As NO is not universally effective, there has been considerable interest in better understanding the biochemical pathways that regulate pulmonary vasoconstriction and remodeling in PPHN. For instance, NO mediates vasodilatation by stimulating soluble guanylate cyclase in vascular smooth muscle cells, which then converts guanosine triphosphate to cGMP (Figure 1). cGMP is the central and critical second messenger that regulates contractility of the smooth muscle cell by modulating the activity of cGMP-dependent kinases, phosphodiesterases and ion channels. The cGMP-dependent or type 5 phosphodiesterase is potentially important, as it can downregulate cGMP concentrations by degrading cGMP to the inactive 5′-GMP. Therefore, there are critical points in the pathway downstream of NO production that serve as attractive targets for manipulating cellular cGMP concentrations. For example, expression and activity of soluble guanylate cyclase are decreased in the abnormally remodeled pulmonary vessels of the PPHN lamb model, which could potentially diminish responses to both endogenous and exogenous NO. This finding would indicate that new compounds that directly stimulate sGC at an NO-independent but heme-dependent site may be helpful, a hypothesis that appears to be promising in preclinical testing.12 Another potential cause for low cGMP concentrations would be increased expression and/or activity of cGMP-specific phosphodiesterases, which could then be manipulated through use of specific inhibitors.

Figure 1.

Figure 1

Nitric oxide (NO) and prostacyclin signaling pathways in regulation of pulmonary vascular tone. NO is synthesized by NO synthase (NOS) from the terminal nitrogen of L-arginine. NO stimulates soluble guanylate cyclase (sGC) to increase intracellular cGMP. PGH2 is an arachidonic acid (AA) metabolite formed by cyclooxygenase (COX-1) and prostacyclin synthase (PGIS) in the vascular endothelium. Prostacyclin (PGI2) stimulates adenylate cyclase in vascular smooth muscle cells, which increases intracellular cAMP. Both cGMP and cAMP indirectly decrease free cytosolic calcium, resulting in smooth muscle relaxation. Specific phosphodiesterases hydrolyze cGMP and cAMP, thus regulating the intensity and duration of their vascular effects. Inhibition of these phosphodiesterases with agents such as sildenafil and milrinone may enhance pulmonary vasodilation.
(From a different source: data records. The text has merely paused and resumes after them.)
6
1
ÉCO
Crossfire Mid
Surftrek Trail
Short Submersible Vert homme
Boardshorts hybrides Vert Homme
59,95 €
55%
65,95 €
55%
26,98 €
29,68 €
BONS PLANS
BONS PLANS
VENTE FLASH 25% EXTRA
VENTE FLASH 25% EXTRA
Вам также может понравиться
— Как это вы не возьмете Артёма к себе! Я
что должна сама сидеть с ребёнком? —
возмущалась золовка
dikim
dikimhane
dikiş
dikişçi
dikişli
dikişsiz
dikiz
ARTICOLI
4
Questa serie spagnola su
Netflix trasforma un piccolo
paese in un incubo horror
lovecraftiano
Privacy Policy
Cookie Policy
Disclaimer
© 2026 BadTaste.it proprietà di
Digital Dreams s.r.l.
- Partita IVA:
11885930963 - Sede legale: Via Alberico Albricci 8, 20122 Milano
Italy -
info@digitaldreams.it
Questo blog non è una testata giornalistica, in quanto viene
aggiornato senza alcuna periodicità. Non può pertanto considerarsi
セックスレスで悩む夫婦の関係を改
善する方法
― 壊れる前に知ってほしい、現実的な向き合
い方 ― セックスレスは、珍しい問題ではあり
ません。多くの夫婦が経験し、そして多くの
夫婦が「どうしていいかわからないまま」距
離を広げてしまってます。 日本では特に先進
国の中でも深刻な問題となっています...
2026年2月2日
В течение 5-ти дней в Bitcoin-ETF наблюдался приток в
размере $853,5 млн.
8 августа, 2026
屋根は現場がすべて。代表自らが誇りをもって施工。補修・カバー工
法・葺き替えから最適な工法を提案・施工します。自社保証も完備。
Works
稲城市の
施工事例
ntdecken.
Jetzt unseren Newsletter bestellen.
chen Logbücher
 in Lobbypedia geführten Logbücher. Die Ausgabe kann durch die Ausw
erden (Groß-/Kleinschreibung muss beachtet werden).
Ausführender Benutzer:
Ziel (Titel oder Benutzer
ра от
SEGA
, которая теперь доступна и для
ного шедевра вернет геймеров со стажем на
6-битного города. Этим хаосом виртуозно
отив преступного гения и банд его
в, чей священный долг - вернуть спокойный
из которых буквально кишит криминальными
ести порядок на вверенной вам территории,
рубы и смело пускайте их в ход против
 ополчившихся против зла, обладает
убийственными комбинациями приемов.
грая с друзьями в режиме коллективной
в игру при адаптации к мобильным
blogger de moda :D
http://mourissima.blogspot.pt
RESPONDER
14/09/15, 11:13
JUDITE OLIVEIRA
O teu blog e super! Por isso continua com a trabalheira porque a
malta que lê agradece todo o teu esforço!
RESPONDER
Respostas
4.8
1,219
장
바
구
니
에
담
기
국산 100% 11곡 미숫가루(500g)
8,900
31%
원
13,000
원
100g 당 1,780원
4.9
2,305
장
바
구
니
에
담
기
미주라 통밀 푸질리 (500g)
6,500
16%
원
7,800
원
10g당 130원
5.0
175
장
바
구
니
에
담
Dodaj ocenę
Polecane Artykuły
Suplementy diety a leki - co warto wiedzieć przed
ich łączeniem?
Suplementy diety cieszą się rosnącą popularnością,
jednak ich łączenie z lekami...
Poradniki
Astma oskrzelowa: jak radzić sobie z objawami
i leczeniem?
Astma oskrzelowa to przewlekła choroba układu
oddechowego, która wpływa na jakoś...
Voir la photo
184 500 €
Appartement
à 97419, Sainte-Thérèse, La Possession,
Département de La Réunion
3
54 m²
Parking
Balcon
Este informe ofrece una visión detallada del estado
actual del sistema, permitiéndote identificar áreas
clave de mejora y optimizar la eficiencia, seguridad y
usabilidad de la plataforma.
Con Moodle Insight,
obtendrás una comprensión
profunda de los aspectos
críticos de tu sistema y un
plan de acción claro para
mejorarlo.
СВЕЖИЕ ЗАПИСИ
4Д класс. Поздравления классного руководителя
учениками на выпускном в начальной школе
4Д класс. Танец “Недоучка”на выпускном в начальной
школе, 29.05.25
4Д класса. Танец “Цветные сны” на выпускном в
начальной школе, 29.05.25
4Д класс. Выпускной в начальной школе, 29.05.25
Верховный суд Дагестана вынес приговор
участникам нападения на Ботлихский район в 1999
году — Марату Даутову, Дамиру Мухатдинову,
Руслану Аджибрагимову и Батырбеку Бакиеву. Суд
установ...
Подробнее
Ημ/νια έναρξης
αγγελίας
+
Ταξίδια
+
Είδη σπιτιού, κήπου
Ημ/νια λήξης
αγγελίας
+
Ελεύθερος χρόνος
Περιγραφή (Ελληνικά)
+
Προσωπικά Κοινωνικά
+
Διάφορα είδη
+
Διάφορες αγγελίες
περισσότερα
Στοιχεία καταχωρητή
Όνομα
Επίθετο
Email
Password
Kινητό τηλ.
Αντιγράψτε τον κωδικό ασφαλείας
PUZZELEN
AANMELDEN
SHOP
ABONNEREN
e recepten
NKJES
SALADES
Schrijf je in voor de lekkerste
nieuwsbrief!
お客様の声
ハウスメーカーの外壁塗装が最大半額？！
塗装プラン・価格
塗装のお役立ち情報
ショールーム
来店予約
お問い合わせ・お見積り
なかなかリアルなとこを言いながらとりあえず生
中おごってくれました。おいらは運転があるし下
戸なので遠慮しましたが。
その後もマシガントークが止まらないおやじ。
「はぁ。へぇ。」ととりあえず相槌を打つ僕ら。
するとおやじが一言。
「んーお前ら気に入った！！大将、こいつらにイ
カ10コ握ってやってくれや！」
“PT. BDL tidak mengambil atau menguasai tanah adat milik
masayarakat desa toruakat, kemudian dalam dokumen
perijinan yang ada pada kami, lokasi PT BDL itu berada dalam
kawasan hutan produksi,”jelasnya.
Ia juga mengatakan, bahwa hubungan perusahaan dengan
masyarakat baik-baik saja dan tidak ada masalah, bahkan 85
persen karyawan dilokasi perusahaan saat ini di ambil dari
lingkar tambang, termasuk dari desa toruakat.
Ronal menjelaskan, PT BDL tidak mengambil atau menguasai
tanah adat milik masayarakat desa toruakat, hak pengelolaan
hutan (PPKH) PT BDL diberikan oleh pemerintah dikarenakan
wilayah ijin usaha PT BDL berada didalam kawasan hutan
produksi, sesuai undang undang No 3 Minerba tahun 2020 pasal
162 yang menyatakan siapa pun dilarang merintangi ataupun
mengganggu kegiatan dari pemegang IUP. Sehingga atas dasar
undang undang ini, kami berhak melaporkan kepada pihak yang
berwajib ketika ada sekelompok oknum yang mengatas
Several new lines of evidence now indicate that oxidant stress is important in the pathogenesis of PPHN. An increase in reactive oxygen species (ROS) such as superoxide and hydrogen peroxide in the smooth muscle and adventitia of pulmonary arteries has been demonstrated in the PPHN lamb model.13,14 Possible sources of elevated concentrations of ROS include increased expression and activity of NADPH oxidase and a reduction in superoxide dismutase (SOD) activity. PPHN lambs also demonstrate diminished binding of the chaperone protein, heat shock protein 90, to endothelial NO synthase.15 Decreased heat shock protein 90–endothelial NO synthase interactions lead to an ‘uncoupling’ of NOS activity, which results in decreased synthesis of NO and increased superoxide production. Once present in the lung, elevated concentrations of ROS are believed to play a role in vascular smooth muscle cell proliferation in PPHN, as well as abnormal vascular reactivity.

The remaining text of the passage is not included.